Спустя десять лет после окончания войны мои чувства относительно этого времени суток переменились. Я жил в городах, где небо было сжато и вытеснено с улочек на задворки складов и кухонь ресторанов. В Хитроу впервые за долгое-долгое время я видел огромное небо, ничем не ограниченное. Но все равно это было не то. Я ничего не имел против утреннего холода и ворчания других грузчиков, но к небу я относился теперь по-другому. Под ним я чувствовал себя разоблаченным.
Как и я, Лесли не жаловался по поводу ранних смен — это и свело нас вместе, когда я впервые приступил к работе в аэропорту. Но, в отличие от меня, Лесли добровольно вызывался на такую раннюю работу. «Людей шатает от утренних рейсов, — говорил он. — Чем не время для того, чтобы сунуть нос в их вещи?»
Лесли засек промежуток времени между курсирующими машинами для перевозки багажа и знал, что у него есть шесть минут, чтобы открыть чемодан и оприходовать его (как он выражался). Я не одобрял этого, но научился не обращать внимания на то, что делали другие грузчики. Кроме того, Лесли был моим другом; одним из немногих моих знакомых, не боявшихся спросить меня о жизни в Хорватии. Мы говорили о процессе над военными преступниками в Гааге, и если он порой и путал войну в Боснии с нашей войной за независимость, я не торопился оскорбляться. По крайней мере, он понял: произошло нечто ужасное, на что нельзя не обращать внимания.
Но в то утро я был недоволен им. Приземлился битком набитый самолет из Майами, и, пока Лесли тратил время на свои глупости, я трудился не покладая рук, отделяя транзитный багаж от отправлявшегося на терминал.
— И зачем американцам столько вещей? — вопросил он, вытягивая сперва одну, вторую и потом третью электрическую зубную щетку из чемодана, который он открыл прямо на взлетной полосе.
В обычное время я просто улыбнулся бы, вспоминая, как мы говорили то же самое про американцев в UNPROFORe, но плечи мои уже начали ныть.
— Пошевеливайся, Лесли. Поднимай жопу.
— Задницу, Горан. Жопы только у янки. Ну а мы в Англии, и тут задницы.
Он осторожно положил зубные щетки на место и стал пролистывать что-то вроде дневника, время от времени останавливаясь, чтобы что-то там прочитать.
— Говорю тебе еще раз: непонятно, зачем работать на подобной работе, коль не заглядываешь в чемоданы.

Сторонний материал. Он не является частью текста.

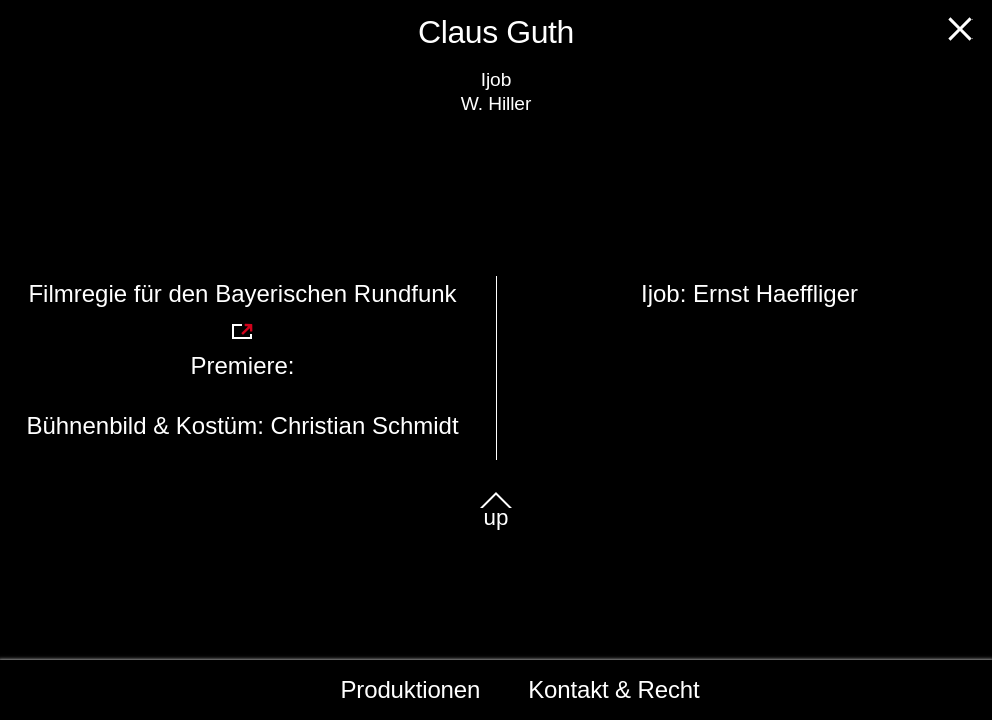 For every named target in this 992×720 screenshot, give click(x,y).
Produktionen (411, 689)
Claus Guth (496, 32)
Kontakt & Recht (613, 689) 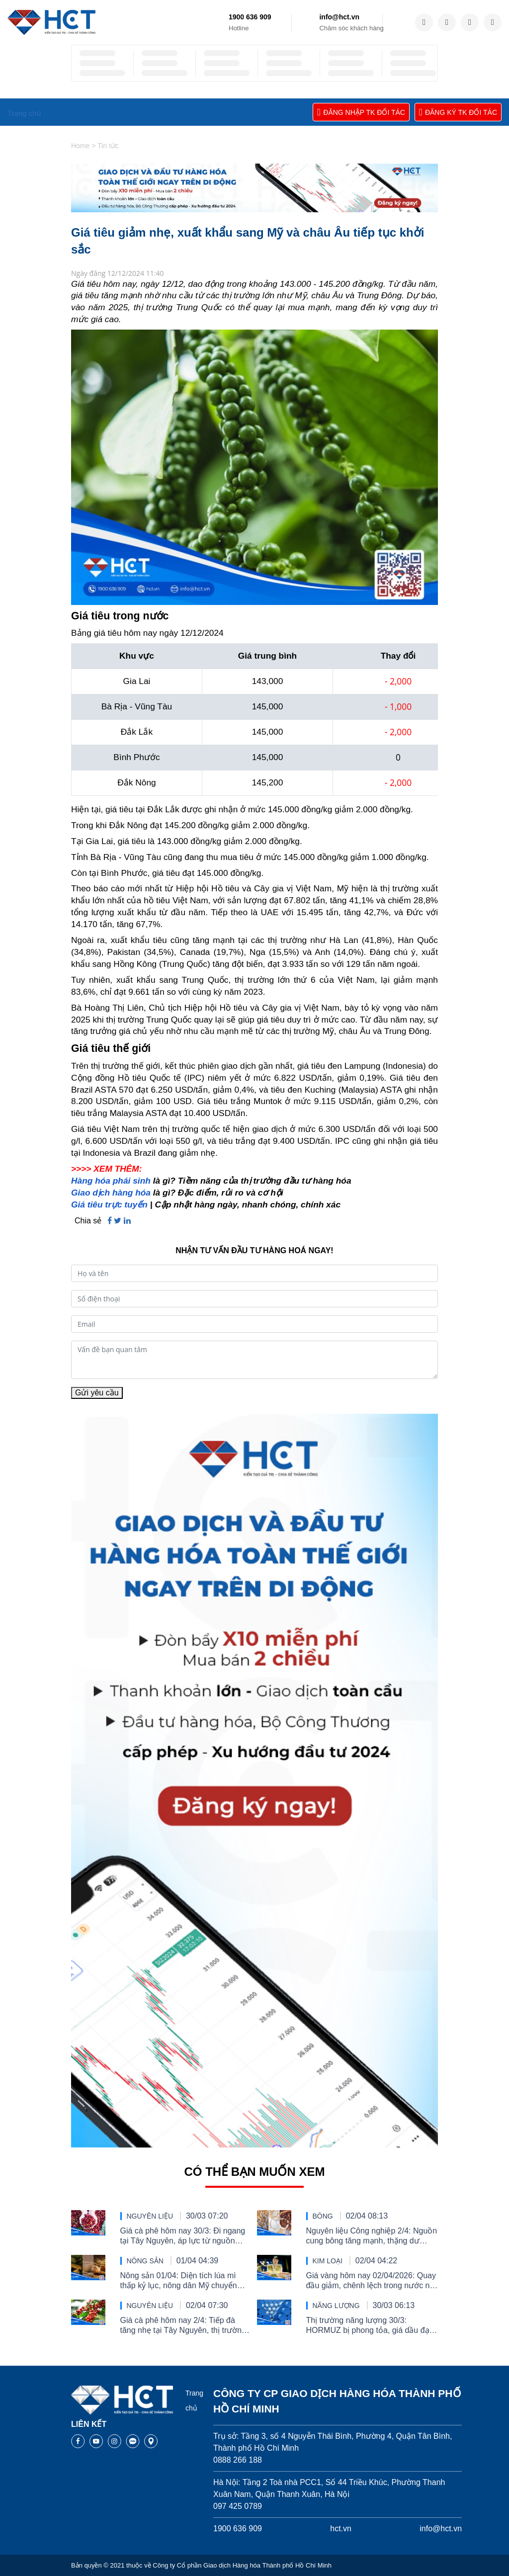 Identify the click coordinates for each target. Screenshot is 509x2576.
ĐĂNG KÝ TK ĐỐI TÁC (458, 112)
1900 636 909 (250, 17)
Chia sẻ (88, 1220)
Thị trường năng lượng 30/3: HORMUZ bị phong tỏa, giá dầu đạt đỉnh (369, 2325)
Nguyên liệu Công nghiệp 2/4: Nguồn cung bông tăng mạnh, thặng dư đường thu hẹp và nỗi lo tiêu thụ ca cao (371, 2236)
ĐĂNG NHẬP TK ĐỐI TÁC (361, 112)
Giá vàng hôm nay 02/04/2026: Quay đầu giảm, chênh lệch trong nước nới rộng (371, 2281)
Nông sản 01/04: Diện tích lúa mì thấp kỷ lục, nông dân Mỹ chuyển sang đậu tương (178, 2281)
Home (80, 146)
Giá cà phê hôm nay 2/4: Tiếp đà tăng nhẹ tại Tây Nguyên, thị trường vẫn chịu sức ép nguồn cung (183, 2325)
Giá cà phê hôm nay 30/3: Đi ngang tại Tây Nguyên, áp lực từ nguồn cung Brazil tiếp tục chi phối (183, 2236)
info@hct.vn (339, 17)
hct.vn (340, 2528)
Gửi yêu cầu (97, 1392)
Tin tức (108, 146)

Это же безопасно.
— Пока тебя не поймают.
— Меня не поймают.
— Ты всегда попадаешься.
И это было правдой, которую Лесли не собирался отрицать. Виновность так и липла к нему, даже если он был не при делах. Вскоре появятся полицейские, пытающиеся разобраться в круговой поруке между таможенниками и грузчиками, вовлеченными в наркобизнес. Я опускал голову, хоть и знал, кто занимается этим, но меня подобное не касалось, и полицейские в конце концов удалились ни с чем. Никого не арестовали. Никого не уволили. Но именно Лесли, одного из немногих грузчиков, никогда не занимавшихся подобной контрабандой даже время от времени, увели и расспрашивали детективы и службы безопасности аэропорта. Дважды. Друг мой был начисто лишен свойственной другим способности избегать неприятностей. Напротив, он притягивал их.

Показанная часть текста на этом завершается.